Stranger than Fiction, is comedy, drama and romance glued together in an ‘out of the box’ story. The impossibility of the whole situation and how every character deals with it makes watching it an enjoyable experience.

Actors: Logan Lerman, Ezra Miller, Emma Watson, Paul Rudd

Director: Stephen Chbosky


Charlie is a quiet boy who had his share of issues in the past.  He is about to start high school and is scared of having to go through that ordeal  alone, not making any friends. Though Charlie endures some of the classical high school harassment, he is lucky enough to meet a group of friends where he seems to fit right in, the wallflowers.  A bunch of teenagers, considered slightly different, just as Charlie considers himself.

Charlies closest friends are Patrick, a non-stereotype gay, beautifully portrayed by Ezra Miller. And his step-sister Sam, played by Emma Watson who proves to be so much more than an adolescent wizard ‘s sidekick. Charlie opens up under their wings, they encourage his writing talent, embrace him for who he is and eventually help him overcome his personal tragedies from the past. As does Charlie help them to deal with their problems. Every character in this movie has its own story and each of those stories gets told, without ever getting boring or overcomplicated. On the contrary, it is one of the things that makes this movie so great. The authenticity of every single character and how they interact is astounding. They are real people as you and I know them to be. That’s what makes this movie different and more genuine from any other high school movie I’ve seen before, although it basically covers the same issues as most of them  (friendship, love, acceptance, the search for one’s identity,…)

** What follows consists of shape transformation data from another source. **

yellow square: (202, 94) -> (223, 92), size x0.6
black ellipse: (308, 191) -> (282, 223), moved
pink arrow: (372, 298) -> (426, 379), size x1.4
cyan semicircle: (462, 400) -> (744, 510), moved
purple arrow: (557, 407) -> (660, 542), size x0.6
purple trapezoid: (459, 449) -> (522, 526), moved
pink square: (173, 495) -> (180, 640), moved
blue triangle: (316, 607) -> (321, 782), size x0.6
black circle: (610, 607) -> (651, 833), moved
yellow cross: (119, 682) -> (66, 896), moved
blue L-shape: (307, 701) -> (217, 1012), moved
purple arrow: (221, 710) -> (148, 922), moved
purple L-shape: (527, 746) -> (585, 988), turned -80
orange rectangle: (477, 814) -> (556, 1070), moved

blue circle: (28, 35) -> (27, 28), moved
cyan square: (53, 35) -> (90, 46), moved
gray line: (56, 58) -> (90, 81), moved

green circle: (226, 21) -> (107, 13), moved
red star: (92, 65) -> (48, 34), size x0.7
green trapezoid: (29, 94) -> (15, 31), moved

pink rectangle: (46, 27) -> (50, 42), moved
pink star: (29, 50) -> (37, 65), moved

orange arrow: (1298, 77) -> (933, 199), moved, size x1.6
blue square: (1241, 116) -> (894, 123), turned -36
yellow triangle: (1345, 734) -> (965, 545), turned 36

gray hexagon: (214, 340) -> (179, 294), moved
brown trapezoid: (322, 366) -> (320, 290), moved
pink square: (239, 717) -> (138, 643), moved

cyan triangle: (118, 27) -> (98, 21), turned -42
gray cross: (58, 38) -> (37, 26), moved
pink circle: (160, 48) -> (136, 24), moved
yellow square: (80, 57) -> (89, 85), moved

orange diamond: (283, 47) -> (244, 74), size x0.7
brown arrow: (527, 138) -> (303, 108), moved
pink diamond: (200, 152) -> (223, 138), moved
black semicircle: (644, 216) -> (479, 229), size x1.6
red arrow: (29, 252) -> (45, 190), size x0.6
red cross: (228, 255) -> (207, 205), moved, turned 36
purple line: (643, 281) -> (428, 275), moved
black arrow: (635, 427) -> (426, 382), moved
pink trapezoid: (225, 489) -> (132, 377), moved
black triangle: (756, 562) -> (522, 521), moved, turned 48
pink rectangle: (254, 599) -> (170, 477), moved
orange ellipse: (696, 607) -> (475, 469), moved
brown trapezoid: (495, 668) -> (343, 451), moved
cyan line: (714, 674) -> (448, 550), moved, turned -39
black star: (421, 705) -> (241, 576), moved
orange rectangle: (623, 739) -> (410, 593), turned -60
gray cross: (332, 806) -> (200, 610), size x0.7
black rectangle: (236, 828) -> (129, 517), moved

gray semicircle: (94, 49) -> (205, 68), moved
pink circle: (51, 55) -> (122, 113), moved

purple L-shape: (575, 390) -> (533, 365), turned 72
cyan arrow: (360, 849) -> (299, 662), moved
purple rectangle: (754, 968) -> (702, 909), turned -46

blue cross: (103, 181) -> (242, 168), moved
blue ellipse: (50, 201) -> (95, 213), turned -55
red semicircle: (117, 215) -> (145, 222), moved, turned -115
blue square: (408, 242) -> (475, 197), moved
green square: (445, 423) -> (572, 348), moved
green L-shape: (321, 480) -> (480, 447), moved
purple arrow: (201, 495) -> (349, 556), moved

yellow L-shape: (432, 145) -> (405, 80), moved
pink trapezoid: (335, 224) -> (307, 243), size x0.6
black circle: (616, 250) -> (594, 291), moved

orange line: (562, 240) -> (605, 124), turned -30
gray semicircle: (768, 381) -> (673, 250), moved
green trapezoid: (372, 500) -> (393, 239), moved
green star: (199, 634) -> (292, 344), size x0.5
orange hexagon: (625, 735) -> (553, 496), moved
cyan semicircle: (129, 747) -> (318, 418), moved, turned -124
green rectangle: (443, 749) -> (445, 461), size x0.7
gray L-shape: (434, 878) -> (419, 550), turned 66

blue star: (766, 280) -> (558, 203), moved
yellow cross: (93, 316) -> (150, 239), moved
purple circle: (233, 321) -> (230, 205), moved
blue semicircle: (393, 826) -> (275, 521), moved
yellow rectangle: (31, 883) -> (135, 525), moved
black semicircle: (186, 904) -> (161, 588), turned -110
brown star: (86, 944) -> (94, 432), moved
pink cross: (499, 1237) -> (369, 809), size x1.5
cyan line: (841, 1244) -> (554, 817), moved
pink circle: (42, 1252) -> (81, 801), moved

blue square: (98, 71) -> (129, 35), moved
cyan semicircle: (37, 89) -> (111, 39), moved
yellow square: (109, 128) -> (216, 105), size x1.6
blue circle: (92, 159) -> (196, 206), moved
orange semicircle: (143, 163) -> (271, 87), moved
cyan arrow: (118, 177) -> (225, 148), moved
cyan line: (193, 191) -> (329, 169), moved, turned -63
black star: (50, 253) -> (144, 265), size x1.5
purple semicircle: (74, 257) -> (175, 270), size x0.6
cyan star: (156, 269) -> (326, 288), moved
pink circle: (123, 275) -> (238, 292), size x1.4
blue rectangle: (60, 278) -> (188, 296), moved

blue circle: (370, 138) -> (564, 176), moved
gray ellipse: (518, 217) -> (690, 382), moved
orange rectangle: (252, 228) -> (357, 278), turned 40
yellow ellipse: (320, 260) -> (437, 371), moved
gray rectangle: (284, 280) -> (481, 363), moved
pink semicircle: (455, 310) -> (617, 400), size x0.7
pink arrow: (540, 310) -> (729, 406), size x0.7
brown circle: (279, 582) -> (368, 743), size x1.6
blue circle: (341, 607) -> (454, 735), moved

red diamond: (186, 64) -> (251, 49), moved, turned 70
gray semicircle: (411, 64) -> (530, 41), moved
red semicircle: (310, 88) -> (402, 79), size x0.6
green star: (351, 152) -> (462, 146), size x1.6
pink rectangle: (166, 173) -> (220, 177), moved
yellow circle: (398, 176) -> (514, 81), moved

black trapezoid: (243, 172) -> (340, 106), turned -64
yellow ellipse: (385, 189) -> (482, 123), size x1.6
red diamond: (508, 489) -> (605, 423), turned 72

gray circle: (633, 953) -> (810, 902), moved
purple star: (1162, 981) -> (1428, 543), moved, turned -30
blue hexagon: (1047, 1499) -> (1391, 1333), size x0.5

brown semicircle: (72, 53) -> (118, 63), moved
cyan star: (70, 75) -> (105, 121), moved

We forget about what it was like to be in high school. The intense moments we lived through with our friends, the sometimes painful search for ourselves. It is something most of us can relate to. This movie reminded me of things i thought i had long forgotten, and that’s why it is bound to become a high-school movie classic.

Woody Harrelson in “Friends with Benefits”

Actors: François CluzetOmar Sy

Directors: Olivier Nakache, Eric Toledano


‘Intouchables’ tells the story about the friendship between two men, (Driss and Philippe) who come from completely opposite sides of society. Philippe is a rich aristocrat. He lives in a luxurious Parisian mansion and became quadriplegic after a para-gliding accident. He is looking to hire a new care-taker. Driss is a young, Senegalese offender, regularly in touch with the law, who lives in the rough outskirts of Paris. Driss, completely uninterested but forced by social services, turns up for the job interview at Philippe’s mansion. To his own surprise he is hired.

Philippe seems amused by Driss’ straight-forwardness. He does not treat him as a helpless quadriplegic and pulls practical jokes with Philippe’s handicap. The collision of their opposite worlds and behavior, and Driss’ complete inexperience when it comes to the care-taking part of his job, leads to some hilarious scenes.  The build-up of their friendship in the story is heartwarming and becomes  deeper when both men need to deal with the problems of their owns worlds. Philippe is unable to have any real relationships since the death of his wive and his accident. Driss, though he now lives in Philippe’s mansion in uptown Paris, can not escape the reality of his origin and has to deal with his family-issues.

‘Intouchables’ is based on a true story, which makes it stand out even more  in its kind. It is probably the funniest french movie I ever saw but nevertheless very moving at times.